Die Erkrankung habe ihn zwar nicht zum Aufhören gezwungen. "Andererseits sage ich mir: Lieber eine Woche zu früh als einen Tag zu spät", sagte Fischer. Liveauftritte empfinde er als weniger belastend. Seine jüngsten Auftritte seien sehr gelungen gewesen. "Das gibt mir viel Mut und Hoffnung, dass ich auf der Bühne noch eine Zeit lang weitermachen kann", sagte der Schauspieler.

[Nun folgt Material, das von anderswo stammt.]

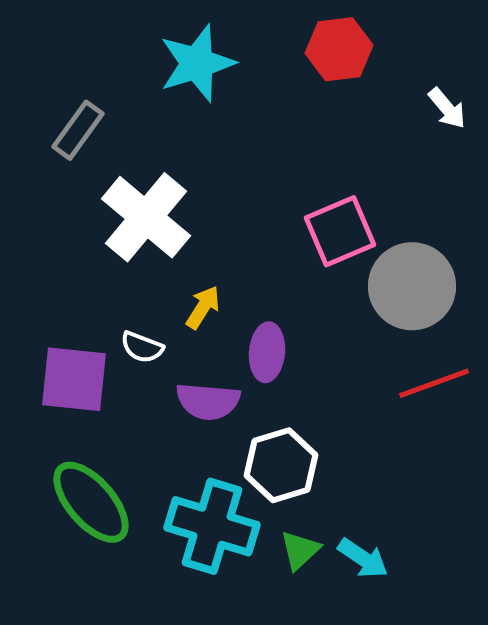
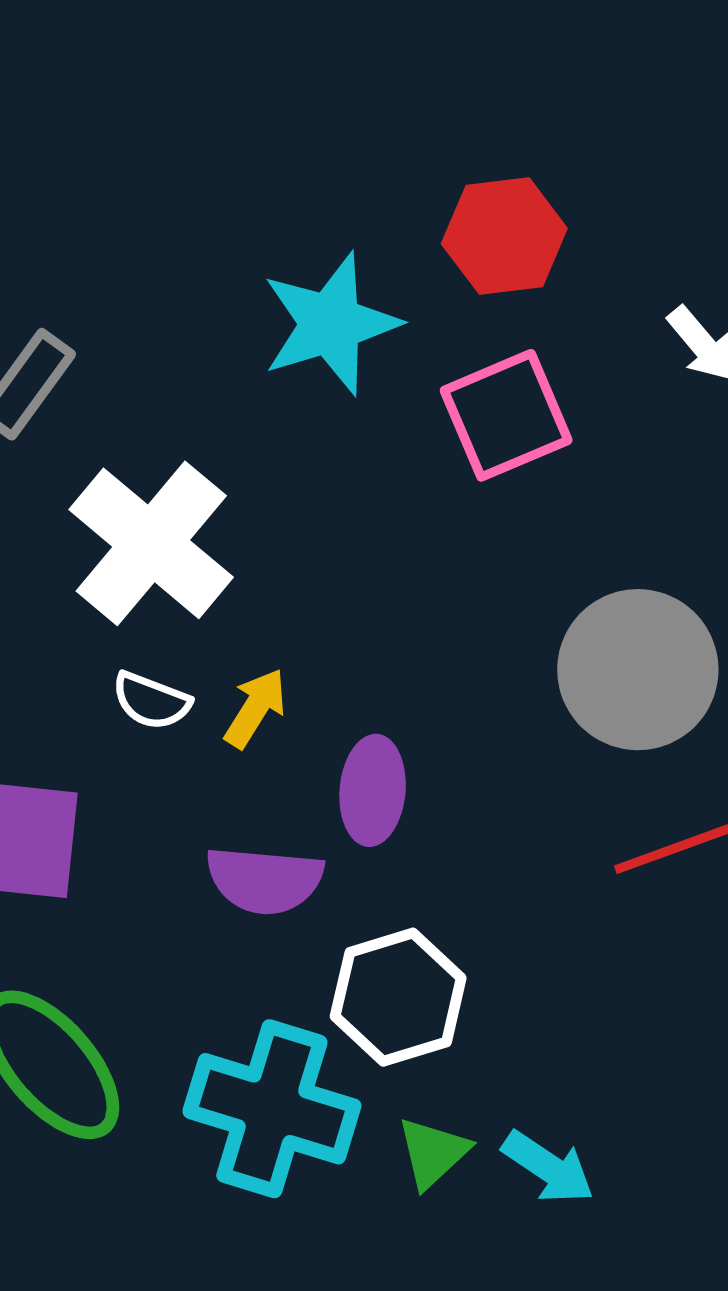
cyan star: (197, 63) -> (330, 324), moved
pink square: (340, 231) -> (506, 415), moved
white semicircle: (142, 347) -> (151, 701), moved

Fischer zieht sich nach 17 Jahren von dem beliebten Kabarett-Stammtisch im Wirtshaus des Münchner Schlachthofs zurück. Nach mehr als 170 Folgen wird "Ottis Schlachthof" am (heutigen) Freitag (22.30 Uhr) letztmalig im BR ausgestrahlt. Gäste der Abschiedssendung sind langjährige Wegbegleiter wie die Kabarettisten Urban Priol, Monika Gruber, Willy Astor und Günter Grünwald.
Fischer hatte 2008 öffentlich gemacht, dass er an der Parkinson leidet. Die Krankheit ist auch als Schüttel- oder Zitterlähmung bekannt. Die Betroffenen leiden an Muskelstarre, verlangsamten oder ruckartigen Bewegungen, Zittern und einer instabilen Haltung.